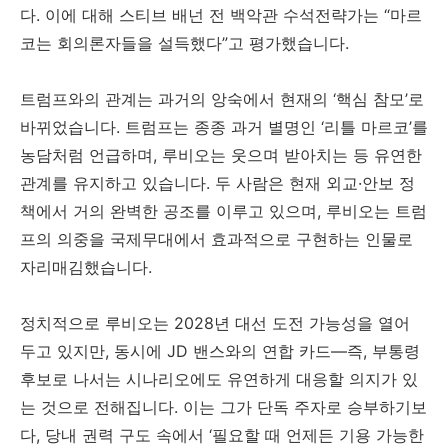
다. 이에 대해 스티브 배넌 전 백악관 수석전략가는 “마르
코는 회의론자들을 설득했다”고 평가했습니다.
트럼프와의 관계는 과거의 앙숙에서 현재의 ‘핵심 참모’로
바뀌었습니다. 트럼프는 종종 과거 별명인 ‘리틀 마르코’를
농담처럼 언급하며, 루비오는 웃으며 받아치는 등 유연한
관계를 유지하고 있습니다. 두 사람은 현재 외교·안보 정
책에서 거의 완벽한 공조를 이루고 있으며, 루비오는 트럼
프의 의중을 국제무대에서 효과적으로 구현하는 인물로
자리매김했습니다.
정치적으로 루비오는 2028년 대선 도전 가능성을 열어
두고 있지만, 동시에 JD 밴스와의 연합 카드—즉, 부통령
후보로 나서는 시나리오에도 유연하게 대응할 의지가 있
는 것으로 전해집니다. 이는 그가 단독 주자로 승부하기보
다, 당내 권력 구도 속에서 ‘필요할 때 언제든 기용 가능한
____
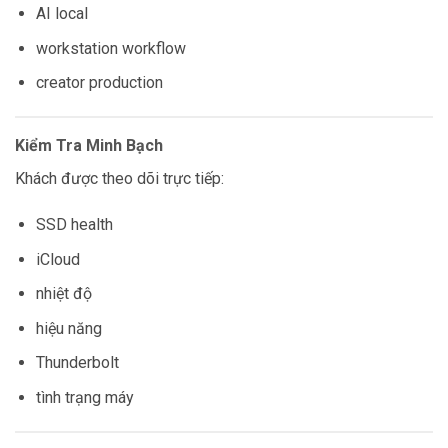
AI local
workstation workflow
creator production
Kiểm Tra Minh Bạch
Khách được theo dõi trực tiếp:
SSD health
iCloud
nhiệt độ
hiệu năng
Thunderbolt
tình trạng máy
____
Task brief:
Check each line above for the string "루비오는", then copy the ones that have it.

Exercise answer:
농담처럼 언급하며, 루비오는 웃으며 받아치는 등 유연한
책에서 거의 완벽한 공조를 이루고 있으며, 루비오는 트럼
정치적으로 루비오는 2028년 대선 도전 가능성을 열어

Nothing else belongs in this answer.